I don’t know what G4TV was thinking when they titled Phil Eisler’s presentation as “Watch NVIDIA Attempt to Convince You 3D is The Future of Video Games”. I have never seen a credible journalist begin a story with such foolishness and sarcasm.
Phil Eisler, General Manager of NVIDIA’s GeForce 3D Vision
For those unfamiliar, Phil Eisler is the General Manager for NVIDIA’s GeForce 3D Vision. I was really impressed with what I saw during his presentation, and marketing aside, they have some great ideas that could find their way in an industry S-3D gaming standard of some kind. For example, Phil demonstrated an auto-convergence feature that allows games to include depth and pop-out, but prevent guns from appearing to go into walls.

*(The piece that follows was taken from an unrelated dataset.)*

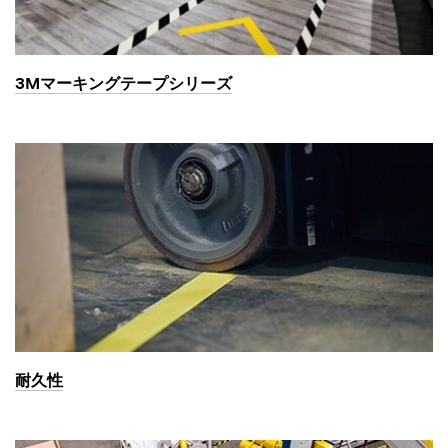
3Mマーキングテープシリーズ
耐久性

While Joystiq talked about Mark Rein (VP and Co-Founder of Epic Games) scoffing at the quality of current S-3D gaming solutions, they didn’t share the full picture. Mark was unconvinced that XBOX and PS3 have the horsepower to deliver a great S-3D gaming experience, and he was reacting to (my) remark that Blitz Games Studios and Ubisoft both have S-3D compliant game engines on console.

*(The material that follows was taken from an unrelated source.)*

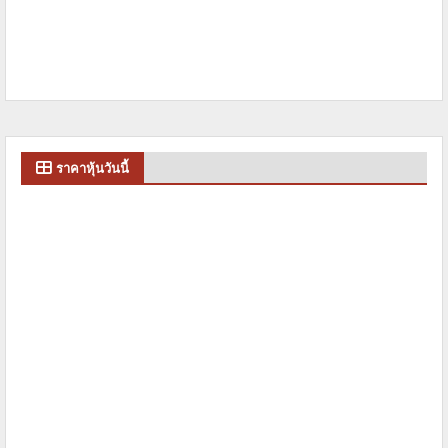
ราคาหุ้นวันนี้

Regardless of what Mark had to say, the bigger story is that he was there at all. Epic Games is by far one of the most influential and well respected game engine developers in the world. For Mark to show up and speak at an event like this speaks volumes. Mark could have screamed bloody murder for all I care – he was there. That’s what matters most.
To cap the event off, The S-3D Gaming Alliance meeting was held at the conclusion of the 3D Gaming Summit. It was closed to the media, and we will respect the privacy of those who attended. However, I think a lot of journalists would be impressed if they knew which of their gaming heroes and industry leaders took the time out of their valuable day to be in attendance. Thanks to some surprise guests, it became a standing room event for some (including me). Even some of our biggest critics made an appearance.
It’s hard to understand why the gaming media seems to go out of their way to attack S-3D gaming. Why is it necessary for them to inject their stories with sarcasm? Why doesn’t consumer interest and media coverage reflect each other? Is it possible that this is a defensive tactic? Are the media as unprepared for S-3D gaming as the rest of the industry was? We shall see.
As far as I’m concerned, The 3D Gaming Summit was a huge success on all counts, and it left me feeling very hopeful for S-3D gaming’s future. I’m looking forward to its sequel complete with more industry players, more attendees, and much more content to show. Congratulations to a conference well done!
We hope to have access to the professionally shot videos from the panel discussions and presentations. We will let you know as soon as we do.